Some text replacements and cleaning...

In [90]:
df = df[~df["missed fg1"].str.contains("%")]

In [91]:
df.replace({"\n" : "", "" : "0", '\xa0' : "0"}, regex=True, inplace=True)

In [92]:
def parse_str(x):
    temp = x.split("/")
    if len(temp) == 2:
        return int(temp[1]) - int(temp[0])
    else : 
        return(x)
    
df["missed fg1"] = df["missed fg1"].map(lambda x : parse_str(x))
df["missed fg2"] = df["missed fg2"].map(lambda x : parse_str(x))
df["missed ft"] = df["missed ft"].map(lambda x : parse_str(x))


In [93]:
df = df.astype(float)

### 1st idea :
solve a linar equation

In [94]:
a = df.drop("PIR", axis=1).iloc[:df.shape[1]-1, :]

In [95]:
b = df["PIR"][:df.shape[1]-1]

In [96]:
np.linalg.solve(a, b)

array([ 1., -1., -1., -1.,  1.,  1.,  1., -1.,  1., -1., -1.,  1.])

In [97]:
np.dot(df.drop("PIR", axis=1).iloc[:df.shape[1]-1, :], np.linalg.solve(a, b))

array([ 32.,  21.,  41.,  35.,  18.,  30.,  19.,  28.,  14.,  32.,  36.,
        26.])

This gives the right solution. 

This approach could take a while if we had a bigger system and we could have more than 1 solution if we had colinearity between our observations. We can try to approximate the solution.

### 2nd idea : use the least square approximation (we use a linear regression for this) : 

In [98]:
from sklearn.linear_model import LinearRegression

lr = LinearRegression(fit_intercept=False)
lr.fit(df.drop("PIR", axis=1), df["PIR"])
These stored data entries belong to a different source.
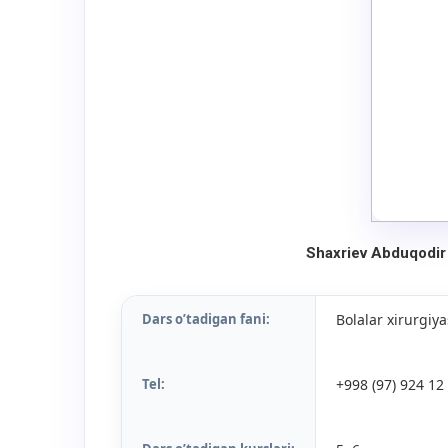
Shaxriev Abduqodi
Dars o’tadigan fani:
Bolalar xirurgiya
Tel:
+998 (97) 924 12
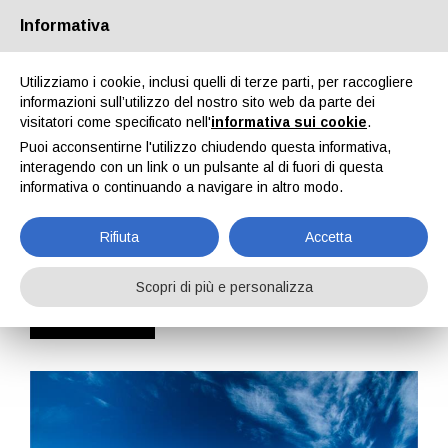
Passa alla versione Desktop
Informativa
Utilizziamo i cookie, inclusi quelli di terze parti, per raccogliere
informazioni sull’utilizzo del nostro sito web da parte dei
visitatori come specificato nell'
informativa sui cookie
.
Puoi acconsentirne l'utilizzo chiudendo questa informativa,
interagendo con un link o un pulsante al di fuori di questa
CERCA TRA I
CERCA
TUTTI GLI ANNUNCI
PROPOSTE VIAGGI
informativa o continuando a navigare in altro modo.
VIAGGIATORI
PROFESSIONISTI
Rifiuta
Accetta
Ultimi Annunci
Partenza da 1 a 10 giorni
Scopri di più e personalizza
Partenza da 10 a 30 giorni
Partenza da 1 a 3 mesi
Partenza oltre 3 mesi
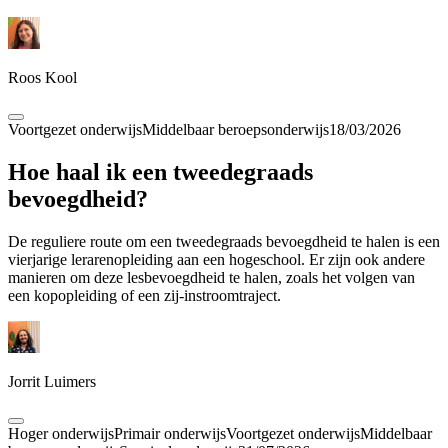
Roos Kool
Voortgezet onderwijs
Middelbaar beroepsonderwijs
18/03/2026
Hoe haal ik een tweedegraads
bevoegdheid?
De reguliere route om een tweedegraads bevoegdheid te halen is een
vierjarige lerarenopleiding aan een hogeschool. Er zijn ook andere
manieren om deze lesbevoegdheid te halen, zoals het volgen van
een kopopleiding of een zij-instroomtraject.
Jorrit Luimers
Hoger onderwijs
Primair onderwijs
Voortgezet onderwijs
Middelbaar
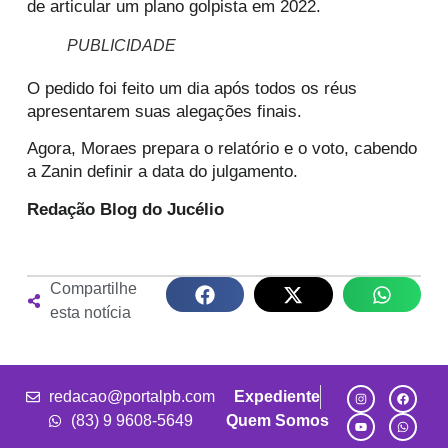
de articular um plano golpista em 2022.
PUBLICIDADE
O pedido foi feito um dia após todos os réus
apresentarem suas alegações finais.
Agora, Moraes prepara o relatório e o voto, cabendo
a Zanin definir a data do julgamento.
Redação Blog do Jucélio
Compartilhe
esta notícia
redacao@portalpb.com
Expediente
(83) 9 9608-5649
Quem Somos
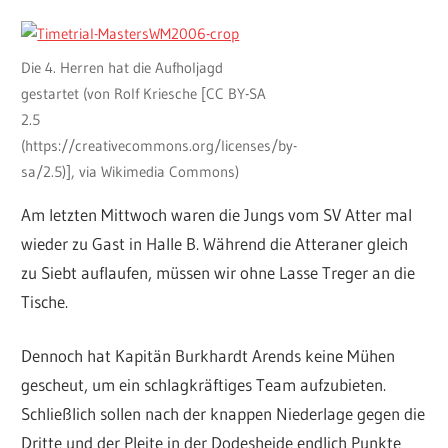
Die 4. Herren hat die Aufholjagd
gestartet (von Rolf Kriesche [CC BY-SA
2.5
(https://creativecommons.org/licenses/by-
sa/2.5)], via Wikimedia Commons)
Am letzten Mittwoch waren die Jungs vom SV Atter mal
wieder zu Gast in Halle B. Während die Atteraner gleich
zu Siebt auflaufen, müssen wir ohne Lasse Treger an die
Tische.
Dennoch hat Kapitän Burkhardt Arends keine Mühen
gescheut, um ein schlagkräftiges Team aufzubieten.
Schließlich sollen nach der knappen Niederlage gegen die
Dritte und der Pleite in der Dodesheide endlich Punkte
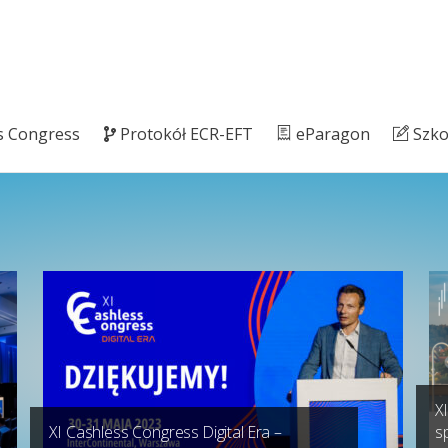
ss Congress
Protokół ECR-EFT
eParagon
Szko
X
XI Cashless Congress Digital Era –
s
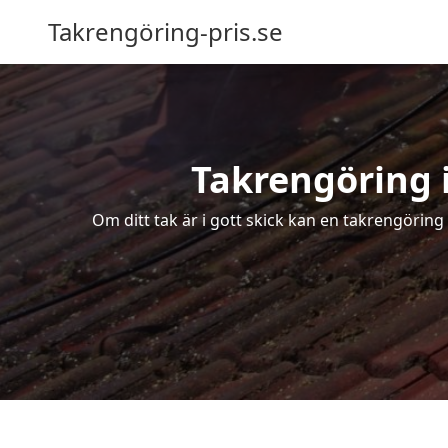
Takrengöring-pris.se
Takrengöring i
Om ditt tak är i gott skick kan en takrengöring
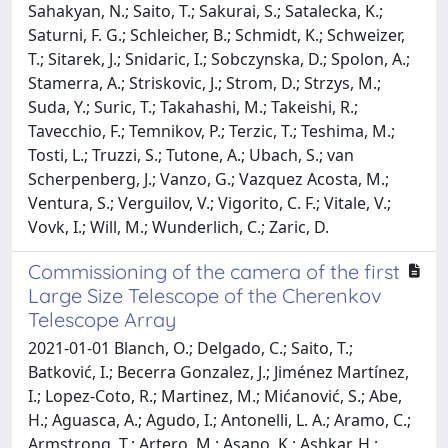
Sahakyan, N.; Saito, T.; Sakurai, S.; Satalecka, K.;
Saturni, F. G.; Schleicher, B.; Schmidt, K.; Schweizer,
T.; Sitarek, J.; Snidaric, I.; Sobczynska, D.; Spolon, A.;
Stamerra, A.; Striskovic, J.; Strom, D.; Strzys, M.;
Suda, Y.; Suric, T.; Takahashi, M.; Takeishi, R.;
Tavecchio, F.; Temnikov, P.; Terzic, T.; Teshima, M.;
Tosti, L.; Truzzi, S.; Tutone, A.; Ubach, S.; van
Scherpenberg, J.; Vanzo, G.; Vazquez Acosta, M.;
Ventura, S.; Verguilov, V.; Vigorito, C. F.; Vitale, V.;
Vovk, I.; Will, M.; Wunderlich, C.; Zaric, D.
Commissioning of the camera of the first
Large Size Telescope of the Cherenkov
Telescope Array
2021-01-01 Blanch, O.; Delgado, C.; Saito, T.;
Batković, I.; Becerra Gonzalez, J.; Jiménez Martínez,
I.; Lopez-Coto, R.; Martinez, M.; Mićanović, S.; Abe,
H.; Aguasca, A.; Agudo, I.; Antonelli, L. A.; Aramo, C.;
Armstrong, T.; Artero, M.; Asano, K.; Ashkar, H.;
LinearRegression(copy_X=True, fit_intercept=False, n_jobs=1, normalize=False)

In [99]:
lr.coef_


array([ 1., -1., -1., -1.,  1.,  1.,  1., -1.,  1., -1., -1.,  1.])

In [106]:
import numpy as np 
print("all equations are verified ? :", all(np.round(np.dot(df.drop("PIR", axis=1), lr.coef_), 1) == df["PIR"].values))

all equations are verified ? : True


We found the right solution but we were lucky that the the equation was linear. 

If it was not the case, we could have tried a regression with polynomial features : sklearn.preprocessing.PolynomialFeatures(). We also could have tried exponential / logarithmic features.